NPR Pretends Lynching In the 1920s Much Like Today's Police Brutality

April 19th, 2015 6:11 PM

Most Americans can see there is a vast difference between a time in America where racist mobs lynched innocent black men, and today. But NPR is full of liberals who like to engage in the slur that nothing has changed in American race relations. Now, apparently, the racist mobs are the police.

On Friday’s Morning Edition, NPR did a story on the revival of anti-lynching plays, where an actor named Edmund Alyn Jones blurred yesterday into today: “I think the revival of these plays that happened a long time ago gives us enough distance to say oh, that's awful. Oh, wait a minute. That looks a lot like what's happening right now. Oh, I see.”

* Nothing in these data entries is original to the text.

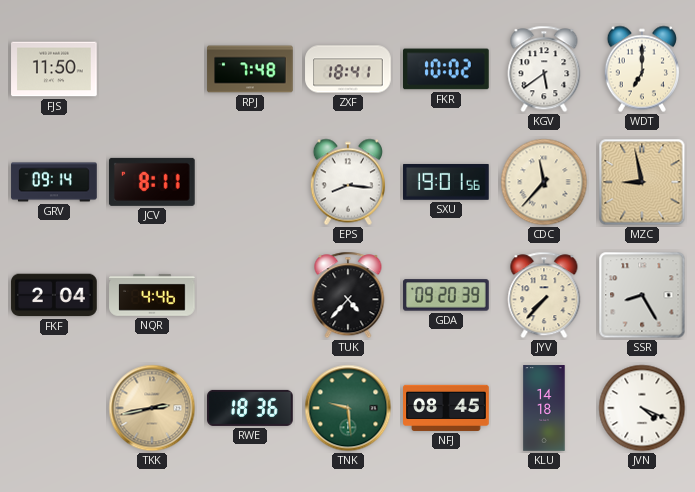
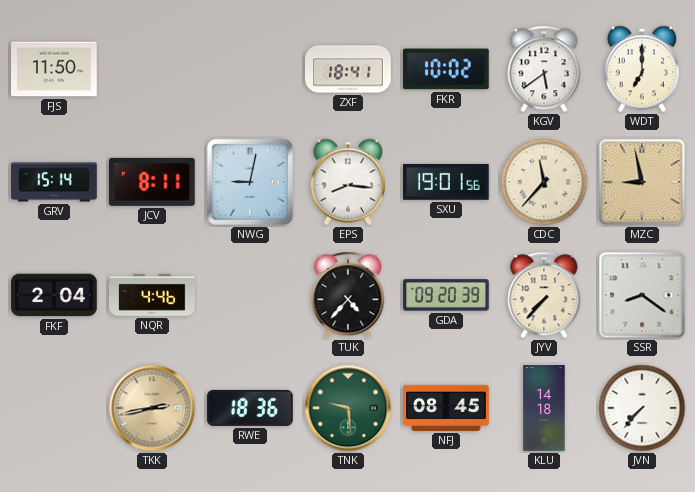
RPJ: 7:48 -> none
GRV: 09:14 -> 15:14
NWG: none -> 9:02
SSR: 8:25 -> 8:21
JVN: 4:19 -> 7:37
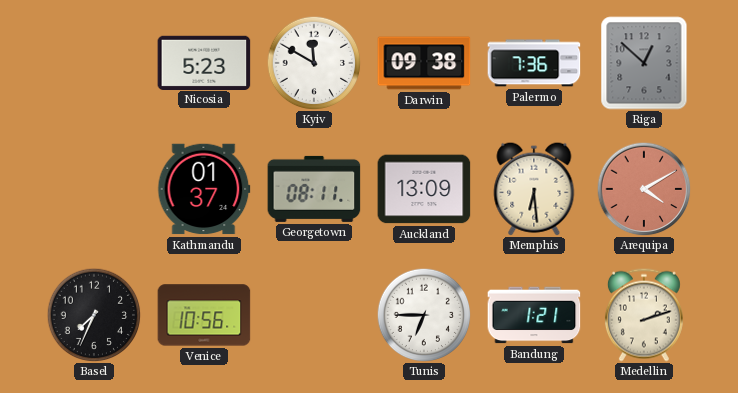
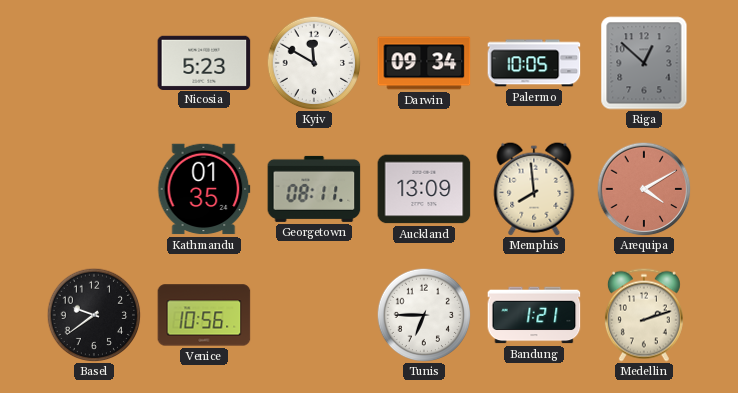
Darwin: 09:38 -> 09:34
Palermo: 7:36 -> 10:05
Kathmandu: 01:37 -> 01:35
Memphis: 6:29 -> 7:59
Basel: 7:34 -> 9:39
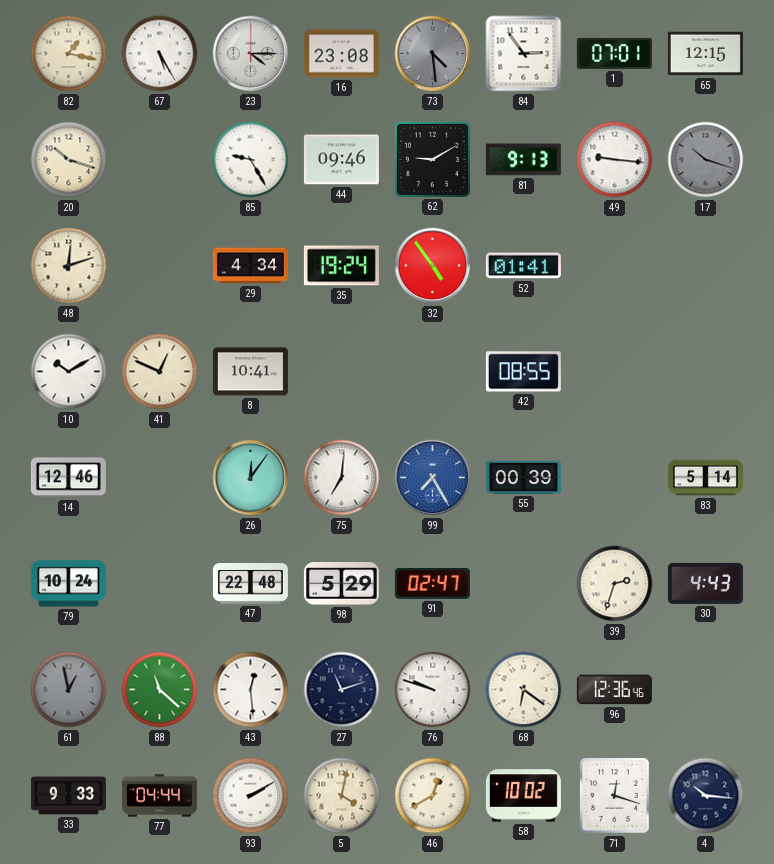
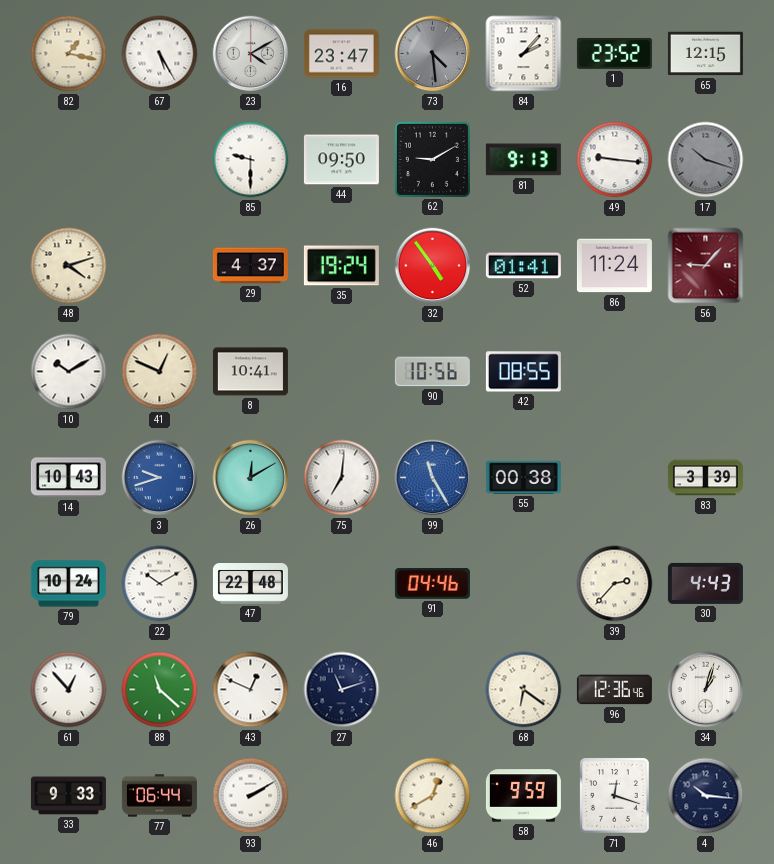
23: 4:15 -> 4:10
16: 23:08 -> 23:47
84: 2:54 -> 2:07
1: 07:01 -> 23:52
20: 10:18 -> none
85: 9:25 -> 9:30
44: 09:46 -> 09:50
48: 12:12 -> 4:12
29: 4:34 -> 4:37
86: none -> 11:24
56: none -> 9:07
90: none -> 10:56
14: 12:46 -> 10:43
3: none -> 9:42
26: 12:06 -> 12:10
99: 7:25 -> 11:25
55: 00:39 -> 00:38
83: 5:14 -> 3:39
22: none -> 10:10
98: 5:29 -> none
91: 02:47 -> 04:46
39: 2:33 -> 2:37
61: 12:58 -> 12:53
61 dial: grey -> white
43: 12:29 -> 12:49
76: 9:48 -> none
34: none -> 1:03
77: 04:44 -> 06:44
5: 4:02 -> none
58: 10:02 -> 9:59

NPR anchor David Greene introduced the subject: “Art can be a window into a nation's social climate. Take the early 1900s when black playwrights created a genre known as anti-lynching plays. With the recent deaths of unarmed black men at the hands of police, some of these plays are being revived in New York.”

Reporter Hansi Lo Wang elaborated:  

WANG: In the play, a young black man is thrown in jail for brushing up against a white woman on the street - a theme Jones sees playing out today.

JONES: A young man now, if he's dressed a certain way or he's in a neighborhood that he doesn't belong in, that is the modern-day equivalent of bumping into that white lady.

HARGE: Someday you encounter the wrong person and your life is over. And that kind of idea feels very relevant to the world we particularly as black people are living in.

WANG: Courtney Harge is acting in and directing Blue-Eyed Black Boy. She says Walter Scott, Michael Brown, Eric Garner and other unarmed black men killed by police were on her mind as she prepared for this series of four plays. Rehearsals for the next one will begin after this Sunday's show. It's called Safe, about an African-American woman who makes a tragic choice after giving birth to a baby boy. Just before he's born, she sees a young black man being lynched outside her home.

HARGE: And asks herself how do I bring a child into this world and try and keep them safe when they are looked at as threats just by existing? Is it cruel in some way to bring a child into this world that way? And it's an answer I don't have.

WANG: But they're questions in a play from 1929 that, Harge says, are just as pressing almost 90 years later. Hansi Lo Wang, NPR News, New York.

No one in this NPR story would acknowledge that Michael Brown was reaching for police officer Darren Wilson's gun -- shortly after robbing a store. Instead, they assumed that today's black men are always just as innocent as lynched men from yesterday.